Dalam kondisi demikian, tidak ada jalan lain bagi kita semua, kecuali tidak henti-hentinya meningkatkan keimanan dan ketakwaan kita, serta menjaga diri dan keluarga kita dari fitnah akhir zaman yang semakin merajalela.

Dengan adanya media sosial di tengah-tengah kita, maka tema tentang amal jariyah yang seringkali dibahas di berbagai majelis ilmu seyogianya juga diimbangi dengan pemahaman tentang adanya dosa jariyah. Jika selama ini masyarakat kita diajarkan mengenai tiga jenis amal yang tidak terputus pahalanya meski seseorang telah meninggal dunia (amal jariyah), maka sudah waktunya masyarakat juga diingatkan tentang adanya potensi dosa jariyah yang mungkin saja mereka lakukan tanpa sadar akibat pengaruh negatif penggunaan media sosial.

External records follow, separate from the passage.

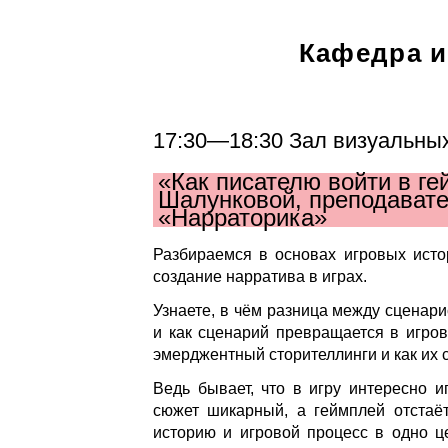
Кафедра и
17:30—18:30 Зал визуальных
«Как писателю войти в г
Шалунковой, преподавате
«Нарраторика»
Разбираемся в основах игровых исто
создание нарратива в играх.
Узнаете, в чём разница между сценари
и как сценарий превращается в игров
эмерджентный сторителлинги и как их 
Ведь бывает, что в игру интересно и
сюжет шикарный, а геймплей отстаёт
историю и игровой процесс в одно цел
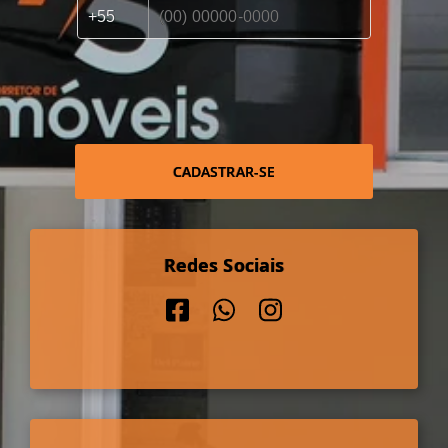
CADASTRAR-SE
Redes Sociais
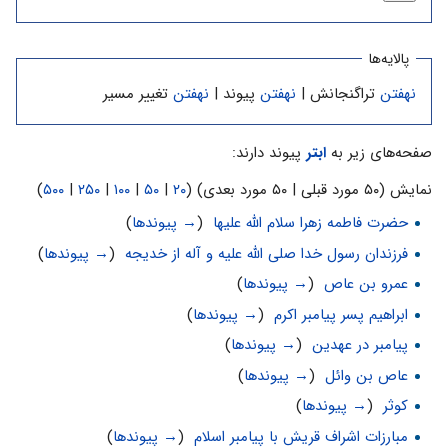
پالایه‌ها
نهفتن
تراگنجانش |
نهفتن
پیوند |
نهفتن
تغییر مسیر
صفحه‌های زیر به
ابتر
پیوند دارند:
نمایش (۵۰ مورد قبلی | ۵۰ مورد بعدی) (
۲۰
|
۵۰
|
۱۰۰
|
۲۵۰
|
۵۰۰
)
حضرت فاطمه زهرا سلام الله علیها
‏
(
→ پیوندها
)
فرزندان رسول خدا صلی الله علیه و آله از خدیجه
‏
(
→ پیوندها
)
عمرو بن عاص
‏
(
→ پیوندها
)
ابراهیم پسر پیامبر اکرم
‏
(
→ پیوندها
)
پیامبر در عهدین
‏
(
→ پیوندها
)
عاص بن وائل
‏
(
→ پیوندها
)
کوثر
‏
(
→ پیوندها
)
مبارزات اشراف قریش با پیامبر اسلام
‏
(
→ پیوندها
)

Dalam perkembangan kekinian, kita sama-sama menyaksikan bahwa pelaku penyebaran fitnah dan kabar bohong alias hoax yang sebagian juga disebarkan melalui saluran media sosial – ternyata bukan hanya berasal dari kalangan awam yang tidak berpendidikan. Tapi juga mereka yang berpendidikan tinggi serta memiliki kedudukan dan terhormat secara sosial. Tidak jarang, masyarakat awam menjadikan informasi dari orang-orang yang dihormati sebagai rujukan, meskipun kadang kebenarannya masih sangat perlu dipertanyakan.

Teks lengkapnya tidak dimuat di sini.